Goal of the exercise: Copy the data that follows exactly as it is, excluding all pictures.

Exercise material:
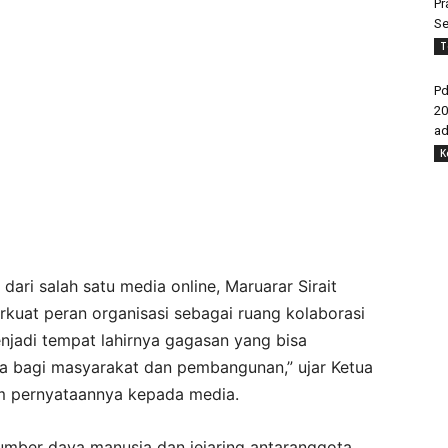
Pr
Se
T
Pd
20
ad
K
r dari salah satu media online, Maruarar Sirait
at peran organisasi sebagai ruang kolaborasi
menjadi tempat lahirnya gagasan yang bisa
ata bagi masyarakat dan pembangunan,” ujar Ketua
m pernyataannya kepada media.
umber daya manusia dan jejaring antaranggota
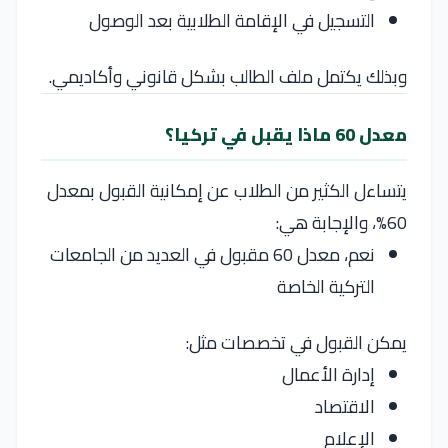
التسجيل في الإقامة الطلابية بعد الوصول
وبذلك يكتمل ملف الطالب بشكل قانوني وأكاديمي.
معدل 60 ماذا يقبل في تركيا؟
يتساءل الكثير من الطلاب عن إمكانية القبول بمعدل
60%، والإجابة هي:
نعم، معدل 60 مقبول في العديد من الجامعات
التركية الخاصة
يمكن القبول في تخصصات مثل:
إدارة الأعمال
الاقتصاد
الإعلام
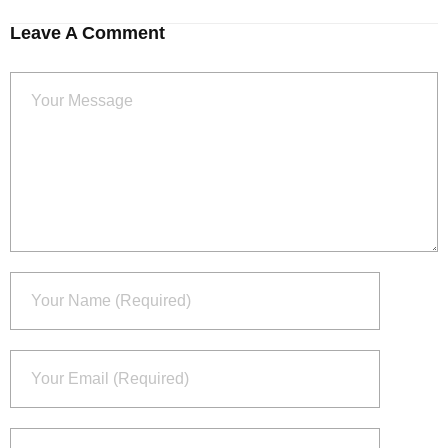
Leave A Comment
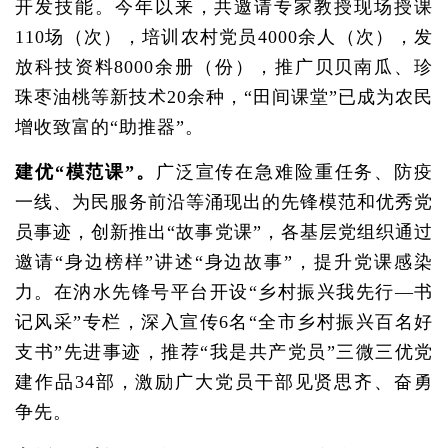
开发技能。今年以来，共邀请专家教授现场授课
110场（次），培训农村党员4000余人（次），发
放科技资料8000余册（份），推广贝贝南瓜、珍
珠枣油桃等新技术20余种，“田间课堂”已成为农民
增收致富的“助推器”。
建优“模范课”。
广泛宣传在急难险重任务、防疫
一线、为民服务前沿等涌现出的先锋模范和优秀党
员事迹，创新推出“故事党课”，各基层党组织通过
邀请“身边榜样”讲述“身边故事”，提升党课感染
力。在汭水先锋号平台开设“乡村振兴我先行—书
记风采”专栏，深入宣传6名“全市乡村振兴百名好
支书”先进事迹，推荐“我是共产党员”三微三优党
建作品34部，激励广大党员干部见贤思齐、奋勇
争先。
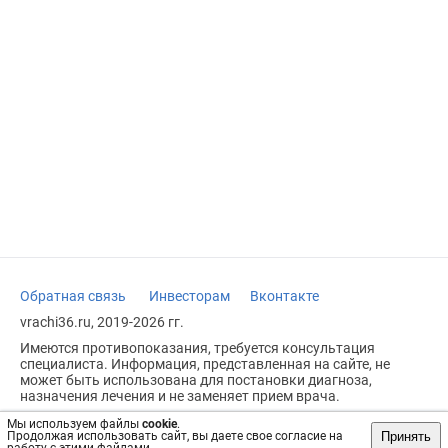
Обратная связь
Инвесторам
Вконтакте
vrachi36.ru, 2019-2026 гг.
Имеются противопоказания, требуется консультация
специалиста. Информация, представленная на сайте, не
может быть использована для постановки диагноза,
назначения лечения и не заменяет прием врача.
Возрастное ограничение: 18+
Мы используем файлы
cookie
.
Принять
Продолжая использовать сайт, вы даете свое согласие на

Answer to the exercise:
Pr
Se
T
Pd
20
ad
K
r dari salah satu media online, Maruarar Sirait
at peran organisasi sebagai ruang kolaborasi
menjadi tempat lahirnya gagasan yang bisa
ata bagi masyarakat dan pembangunan,” ujar Ketua
m pernyataannya kepada media.
umber daya manusia dan jejaring antaranggota
التسجيل في الإقامة الطلابية بعد الوصول
وبذلك يكتمل ملف الطالب بشكل قانوني وأكاديمي.
معدل 60 ماذا يقبل في تركيا؟
يتساءل الكثير من الطلاب عن إمكانية القبول بمعدل
60%، والإجابة هي:
نعم، معدل 60 مقبول في العديد من الجامعات
التركية الخاصة
يمكن القبول في تخصصات مثل:
إدارة الأعمال
الاقتصاد
الإعلام
Leave A Comment
开发技能。今年以来，共邀请专家教授现场授课
110场（次），培训农村党员4000余人（次），发
放科技资料8000余册（份），推广贝贝南瓜、珍
珠枣油桃等新技术20余种，“田间课堂”已成为农民
增收致富的“助推器”。
建优“模范课”。
广泛宣传在急难险重任务、防疫
一线、为民服务前沿等涌现出的先锋模范和优秀党
员事迹，创新推出“故事党课”，各基层党组织通过
邀请“身边榜样”讲述“身边故事”，提升党课感染
力。在汭水先锋号平台开设“乡村振兴我先行—书
记风采”专栏，深入宣传6名“全市乡村振兴百名好
支书”先进事迹，推荐“我是共产党员”三微三优党
建作品34部，激励广大党员干部见贤思齐、奋勇
争先。
Обратная связь
Инвесторам
Вконтакте
vrachi36.ru, 2019-2026 гг.
Имеются противопоказания, требуется консультация
специалиста. Информация, представленная на сайте, не
может быть использована для постановки диагноза,
назначения лечения и не заменяет прием врача.
Возрастное ограничение: 18+
Мы используем файлы
cookie
.
Принять
Продолжая использовать сайт, вы даете свое согласие на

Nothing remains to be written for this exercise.